There are some caveats. Folks who have Lyme will tend to have a flare of symptoms shortly after starting CSM (Herxheimer reaction). Collecting data like C3a and C4a and MMP9 before hand and with a flare will confirm the real perpetrator, and allow countermeasures ahead of time like pretreatment with a no-amylose diet, fish oil or pioglitizone which blocks PPAR receptors and reduces TNF-alpha production).

And in a month you are better. Did you get that? It seems impossibly complex when you read the above, but the cure is easy. One month, binding agent, fixed!

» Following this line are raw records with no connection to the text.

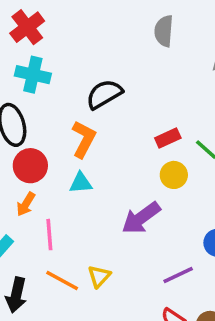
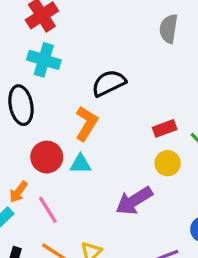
red circle: (30, 166) -> (47, 157), moved
orange arrow: (26, 204) -> (18, 192), moved
pink line: (49, 235) -> (48, 210), turned -32

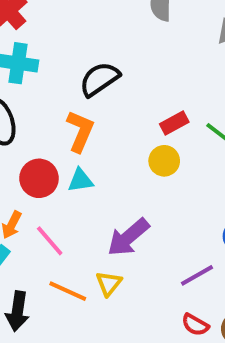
yellow circle: (168, 163) -> (164, 161), moved
purple arrow: (134, 201) -> (128, 237), moved

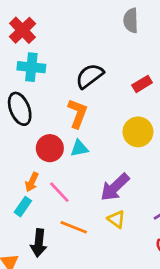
red rectangle: (174, 123) -> (142, 84), moved
yellow circle: (164, 161) -> (138, 132), size x1.4
yellow triangle: (109, 283) -> (116, 219), moved, turned -30

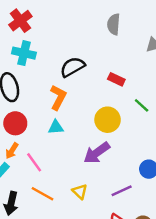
red rectangle: (142, 84) -> (116, 79), turned 49
red circle: (50, 148) -> (15, 123), moved
purple arrow: (115, 187) -> (97, 153), moved

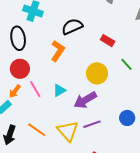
cyan triangle: (56, 127) -> (59, 90), moved, turned -32
pink line: (34, 162) -> (35, 89), moved
purple line: (122, 191) -> (92, 124), moved
yellow triangle: (80, 192) -> (68, 131), size x1.6

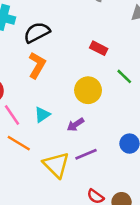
black semicircle: (72, 27) -> (37, 32), moved
purple arrow: (85, 100) -> (75, 125), size x0.6
orange line: (37, 130) -> (19, 143), moved

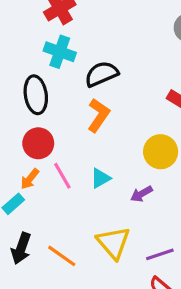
orange line: (19, 143) -> (62, 256), moved
purple line: (86, 154) -> (160, 254), moved

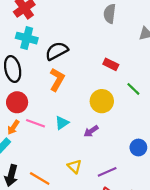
pink line: (62, 176) -> (36, 123), turned -36
yellow triangle: (113, 243) -> (74, 166), size x0.6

That is totally, unbelievable, factually true (20-40% of the time). But you have to watch the details. Can you get better if you are still living in a contaminated home? No. Can you get better if you have Merry-Go-Round #2 in your nose going on? No. Can you get better if your whole pituitary POMC system is screwed up? No. But those are all reduced likelihood events, and the subjects of coming weeks detail. Keep reading.

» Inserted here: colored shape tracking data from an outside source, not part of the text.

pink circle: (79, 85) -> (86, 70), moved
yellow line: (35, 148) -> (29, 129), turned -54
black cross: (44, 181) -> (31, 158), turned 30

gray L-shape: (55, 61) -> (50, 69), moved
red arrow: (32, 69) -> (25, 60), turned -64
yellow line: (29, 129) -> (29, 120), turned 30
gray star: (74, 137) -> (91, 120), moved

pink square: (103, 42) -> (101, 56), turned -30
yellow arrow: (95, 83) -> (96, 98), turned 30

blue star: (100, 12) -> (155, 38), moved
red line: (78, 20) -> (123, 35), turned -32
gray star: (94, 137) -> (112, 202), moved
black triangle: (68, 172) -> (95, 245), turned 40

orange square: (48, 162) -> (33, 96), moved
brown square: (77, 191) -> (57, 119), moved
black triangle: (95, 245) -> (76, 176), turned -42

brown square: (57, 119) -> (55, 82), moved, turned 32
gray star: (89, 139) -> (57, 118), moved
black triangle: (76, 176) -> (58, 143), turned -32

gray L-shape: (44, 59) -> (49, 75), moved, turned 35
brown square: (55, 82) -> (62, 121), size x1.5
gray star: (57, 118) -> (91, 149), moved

Notice, I didn’t mention any of ten other binding agents. You know why? Because Shoemaker has checked all of them against placebo controls and found none of them (charcoal, clay, zeolite,) to work like cholestyramine. So, don’t bother.

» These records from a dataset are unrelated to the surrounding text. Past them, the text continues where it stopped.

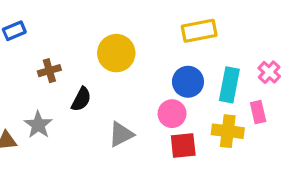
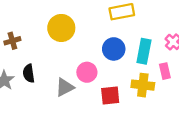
black semicircle: (81, 99) -> (29, 73), moved, turned 144
pink circle: (172, 114) -> (87, 72), moved

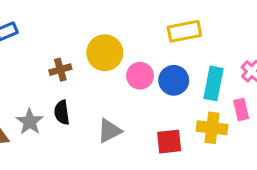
brown cross: (12, 41) -> (60, 70), moved
pink circle: (87, 72) -> (140, 76), moved

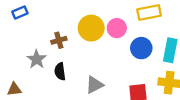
pink circle: (140, 76) -> (117, 28), moved
gray star: (30, 122) -> (37, 59), moved

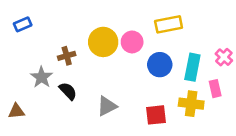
black semicircle: (60, 71) -> (68, 91), turned 144

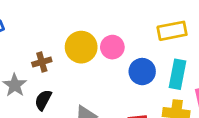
yellow rectangle: (169, 24) -> (172, 31), moved
black semicircle: (68, 91) -> (43, 100), turned -108

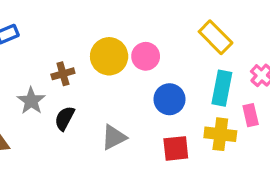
yellow rectangle: (172, 31) -> (216, 37), turned 56
blue circle: (142, 72) -> (169, 99), moved

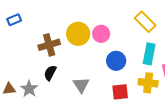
brown cross: (63, 74) -> (49, 45), size x1.5
gray star: (31, 101) -> (29, 89), moved
gray triangle: (114, 137) -> (81, 85), turned -36

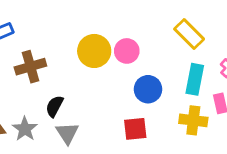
brown cross: (49, 45) -> (30, 67), moved
gray triangle: (81, 85) -> (67, 133), moved
red square: (120, 92) -> (135, 129), moved

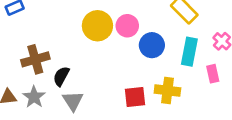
brown cross: (30, 67) -> (35, 59), moved
blue circle: (148, 89) -> (152, 45), moved
yellow cross: (193, 120) -> (167, 91), moved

WWW.What will work for me.   This is a whole new field of medicine. The cure seems very simple but it has so many caveats that the devil is in the details. Cholestyramine is a magically simple drug, provided you have all your ducks lined up. In the meantime, I’m looking into ways to clean up basements and circulate air. My neighbor has had his basement being vented with an aerator that pushes out air and dries out basements better than dehumidifiers. I’m exploring one for myself.


Pop Quiz

  1.  The best way to excrete biotoxins is to snag them in your gut? T or F       Answer: True. You got it. You read the book. Nice work
  2. The best drug to do this is………?                                                                        Answer: Cholestyramine
  3. The right dose is…………..?                                                                                  Answer: One scoop or 9 grams
  4. Many binding agents bind mold toxins? T or F                                              Answer: Well, only one other works (Welchol) and it works at 1/2 to 1/3 the pace.
  5. Taking cholestyramine, one time a day will keep me protected?               Answer:   Nope. Seems to be a threshold of dose to work.   4 grams a day might be the lease you can take to be effective, and at least it keeps your constipation at bay. Ok, we didn’t mention it above but it is in the references.